= Amphinomus =

Mythological Greek character

In Greek mythology, Amphinomus (/æmˈfɪnəməs/; Ἀμφίνομος Amphínomos; literally "between or around laws". From the root words Amphi/Ἀμφί: Between or on both sides, or around; and Nomus/Nomos:νομος: Rules/Laws) may refer to the following personages:

- Amphinomus, the Aetolian father of Thyrie (Hyria) who became the mother of Cycnus by Apollo.
- Amphinomus, a prince of Dulichium as the son of King Nisos. He was one of the suitors of Penelope and was considered the best-behaved of them. Despite Odysseus's warning, Amphinomus was compelled by Athena to stay, as he had been a suitor nonetheless.
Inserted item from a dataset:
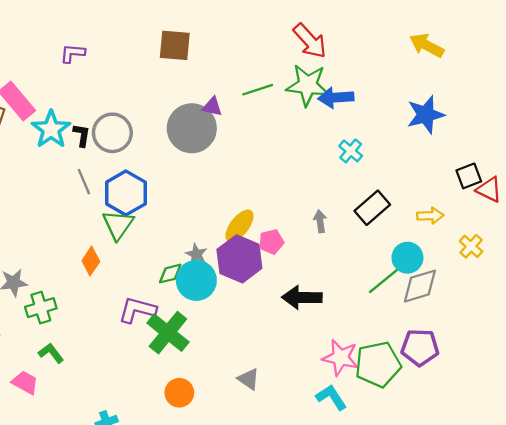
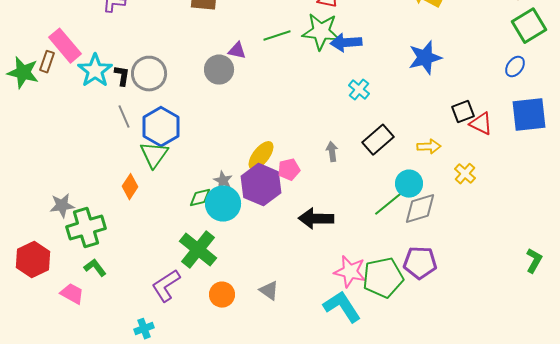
gray circle: (192, 128) -> (219, 70), size x0.7
green cross: (41, 308) -> (86, 228), size x1.4
purple L-shape: (137, 310) -> (166, 286), moved, turned -48
orange circle: (179, 393) -> (222, 295), moved
cyan L-shape: (331, 397) -> (342, 307), size x1.4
He was killed by a spear thrown by Telemachus during the Ithaca massacre; ironically, Amphinomus had twice tried to dissuade the suitors from killing Telemachus.
- Amphinomus, son of Diomedes and the daughter of King Daunus of Apulia in Italy.
- Amphinomus, brother of Anapias (named in latin: Pii Fratres, lit. 'the saint brothers'): they are legendary characters of the Greek Catania (Sicily, Italy), who saved their parents from an eruption of Etna, carrying them on their shoulders.

There was also a Greek geometer called Amphinomus. He is thought to have flourished in the fourth century BC, but is otherwise unknown. He is mentioned a few times by Proclus in his Commentary on the First Book of Euclid's Elements.